Well positioned heading into Q4

KBN reached the end of Q3 2016 with 85 per cent of its annual total funding volume raised across a variety of markets.

Due to a fairly well advanced funding programme heading into the summer, KBN’s funding activity was selective and targeted the mid-longer end of the curve. Funding highlights included a successful new 5yr USD 1.0bn Benchmark, an inaugural Formosa Bond and selective issuance in longer dated in maturities. 

As of 30 September, KBN has raised approximately USD 8 billion equivalent, via 233 individual trades across 11 different currencies.


Net interest income was NOK 970 million during H1 2016 against NOK 803 million in the same period of 2015. This reflects good margins in the operations during the first half year as well as good growth in lending.

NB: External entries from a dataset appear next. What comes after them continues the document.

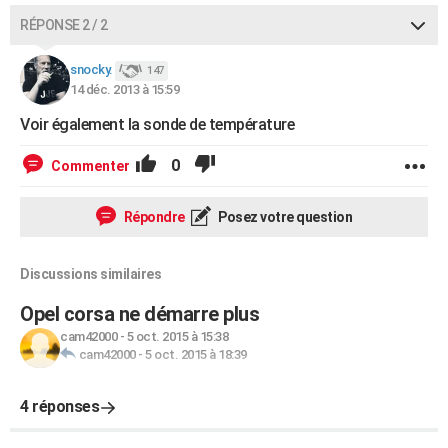
RÉPONSE 2 / 2
snocky.
147
14 déc. 2013 à 15:59
Voir également la sonde de température
0
Commenter
Répondre
Posez votre question
Discussions similaires
Opel corsa ne démarre plus
cam42000
-
5 oct. 2015 à 15:38
cam42000
-
5 oct. 2015 à 18:39
4 réponses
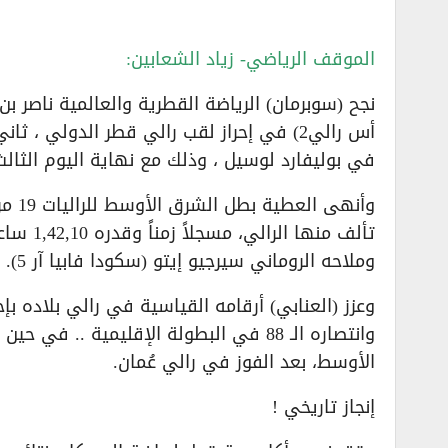
الموقف الرياضي- زياد الشعابين:
نجح (سوبرمان) الرياضة القطرية والعالمية ناصر بن 
أس رالي2) في إحراز لقب رالي قطر الدولي ،
في بوليفارد لوسيل ، وذلك مع نهاية اليوم الثالث والأخير في الذكرى الـ 
وملاحه الروماني سيرجيو إيتو (سكودا فابيا آر 5).
وانتصاره الـ 88 في البطولة الإقليمية .
الأوسط، بعد الفوز في رالي عُمان.
إنجاز تاريخي !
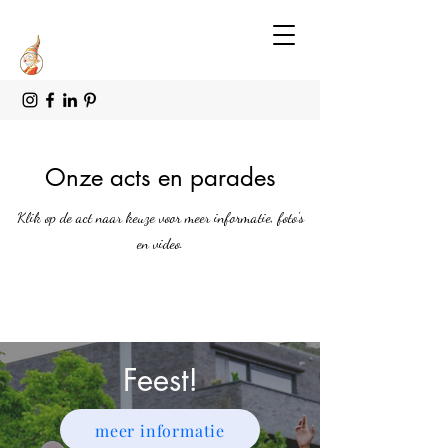
Onze acts en parades
Klik op de act naar keuze voor meer informatie, foto's
en video.
Feest!
meer informatie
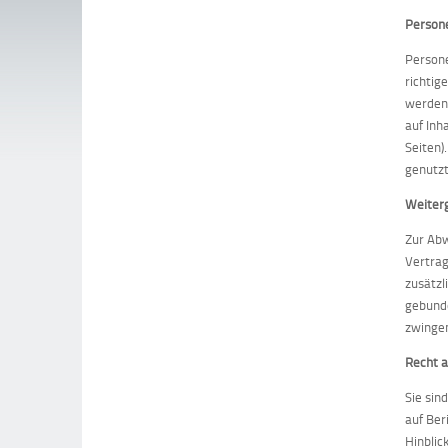
Person
Persone
richtig
werden 
auf Inh
Seiten)
genutzt
Weiter
Zur Abw
Vertrag
zusätzl
gebunde
zwingen
Recht a
Sie sin
auf Ber
Hinblic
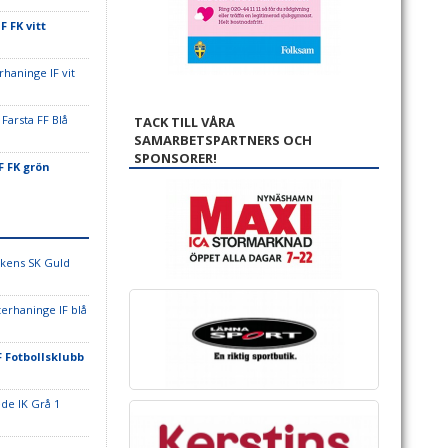
 FK vitt
rhaninge IF vit
 Farsta FF Blå
TACK TILL VÅRA
SAMARBETSPARTNERS OCH
SPONSORER!
 FK grön
ikens SK Guld
terhaninge IF blå
 Fotbollsklubb
de IK Grå 1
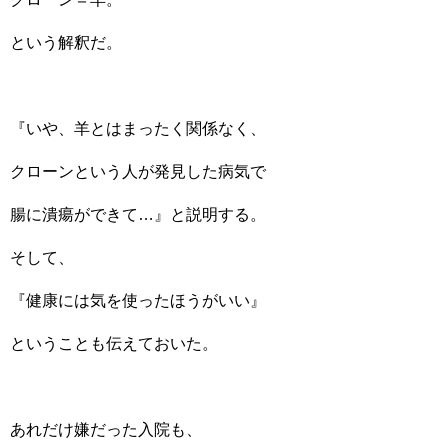
という解釈だ。
『いや、羊とはまったく関係なく、
クローンという人が発見した病気で
腸に潰瘍ができて…』と説明する。
そして、
『健康には気を使ったほうがいい』
ということも伝えておいた。
あれだけ嫌だった入院も、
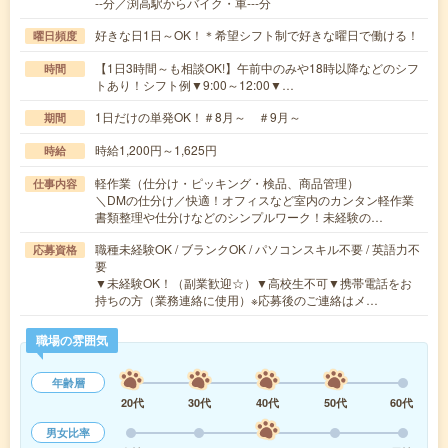
--分／渕高駅からバイク・車---分
好きな日1日～OK！＊希望シフト制で好きな曜日で働ける！
曜日頻度
【1日3時間～も相談OK!】午前中のみや18時以降などのシフ
時間
トあり！シフト例▼9:00～12:00▼…
1日だけの単発OK！＃8月～ ＃9月～
期間
時給1,200円～1,625円
時給
軽作業（仕分け・ピッキング・検品、商品管理）
仕事内容
＼DMの仕分け／快適！オフィスなど室内のカンタン軽作業
書類整理や仕分けなどのシンプルワーク！未経験の…
職種未経験OK / ブランクOK / パソコンスキル不要 / 英語力不
応募資格
要
▼未経験OK！（副業歓迎☆）▼高校生不可▼携帯電話をお
持ちの方（業務連絡に使用）※応募後のご連絡はメ…
職場の雰囲気
年齢層
20代
30代
40代
50代
60代
男女比率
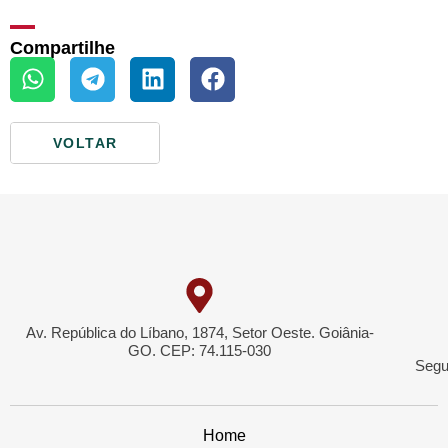
Compartilhe
VOLTAR
Av. República do Líbano, 1874, Setor Oeste. Goiânia-
GO. CEP: 74.115-030
Segu
Home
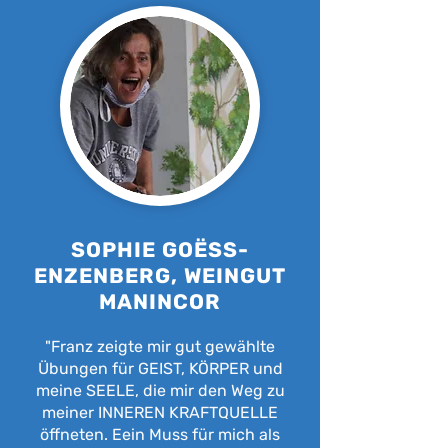
SOPHIE GOËSS-
ENZENBERG, WEINGUT
MANINCOR
"Franz zeigte mir gut gewählte
Übungen für GEIST, KÖRPER und
meine SEELE, die mir den Weg zu
meiner INNEREN KRAFTQUELLE
öffneten. Eein Muss für mich als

Profit for the second quarter 2016 was minus NOK 203 million, down from NOK 480 million in the same period last year. The negative result in the second quarter is owing to net unrealised losses on financial instruments of NOK 697 million as compared to a gain of NOK 295 million in the same period last year.

The unrealised losses in the second quarter are related to funding operations and hedging derivatives, as well as fixed-rate loans to customers. KBN’s net interest income in the second quarter of 2016 was NOK 467 million, up from NOK 404 million in the same period last year.

KBN’s operational performance is solid. The increase in net interest income is owing to good margins within KBN’s main areas of operation, as well as satisfactory growth in lending.

Unrealised value changes contributed to the profit of NOK 55 million during the first six months compared to NOK 520 million in the same period last year. The low profit reflects that NOK 814 million was allocated to net unrealised losses on financial instruments, against a loss of NOK 13 million for the corresponding period last year. As the financial instruments are normally held to maturity, the effect of the unrealised value changes on the profit is reversed when the market movements are reversed or when the financial instruments matures.

USD Benchmark Return

On Tuesday 13th September 2016, Kommunalbanken Norway (“KBN”), rated Aaa/AAA, launched a new US$1 billion “no grow” 5-year RegS/144a benchmark at mid-swaps plus 33bps. This equated to a spread of 33.25bps over the benchmark UST 1.125% Aug 2021. The transaction carries a 1.500% semi-annual coupon and a re-offer yield of 1.538% semi-annual.

This highly successful new issue represents KBN’s second US Dollar benchmark this year, and the significant oversubscription and price inelasticity amongst investors demonstrates the robust confidence that the global investor base has in the KBN credit and Norway.

The degree of interest for this $1bn ‘no grow’ trade meant that price guidance was revised multiple times throughout the process and books were closed with 57 orders totalling in excess of US $2 billion.

The trade enjoyed well balanced distribution with central banks and official institutions accounting for 54%, banks 36%, asset managers 9% and insurance /pension demand 1% of the deal. Geographically US investors taking 33% of the deal, followed by accounts from Europe with 27%, Asia 27%, the Americas 12% and ME/Africa 1%.

Inaugural Formosa Bond

KBN successfully executed its inaugural Formosa transaction in July 2016. The bond is a 30-year Zero Coupon with a call option every 5 years. Total notional size is USD 110 million.

On 22nd July 2016 Kommunalbanken priced its first Formosa bond, an onshore USD-denominated bond issued by a foreign issuer in Taiwan. The bond, a 30 year Zero Coupon callable, pays an equivalent coupon of 3.30% per year and was upsized from the original USD 80 million size to USD 110 million.

The transaction adds Taiwan to KBNs list of markets for strategic funding and supports KBNs strategy to nurture its presence in niche public markets and ensuring diversified sources of funding. KBN is the first of the Nordic agencies to issue in the Formosa format.  

Local Sector Role in Green Shift

KBN as a long-term partner to the Norwegian Local Government sector, has played a vital role in helping municipalities and counties finance investments in the areas of low-carbon transportation, renewable energy and energy efficiency, water and waste management and carbon friendly or green buildings.

In August, KBN and Zero (an independent, non-profit climate focused environmental foundation) invited politicians to debate the local government sector’s role in Norway’s Green Shift during Arendalsuka. Arendalsuka is an annual forum where national delegates in politics, society and industry meet each other and the public, to debate and develop policies for the present and future.  

The debate centred on how the local government sector can manage the transition to a low carbon society and what opportunities municipalities and regions have in taking a green position. Panel members also discussed the financial aspects of this green shift and the opportunities and challenges this shift entails.

In July 2016, KBN also updated its Green Bond framework based on the Green Bond Principles and a supplemental criteria set for Project selection, documentation and reporting. The new framework has a Cicero second opinion with a Dark Green shading. 

KBN aims to issue its third USD public Green Bond during Q4, with a maturity focus of 3-5 years.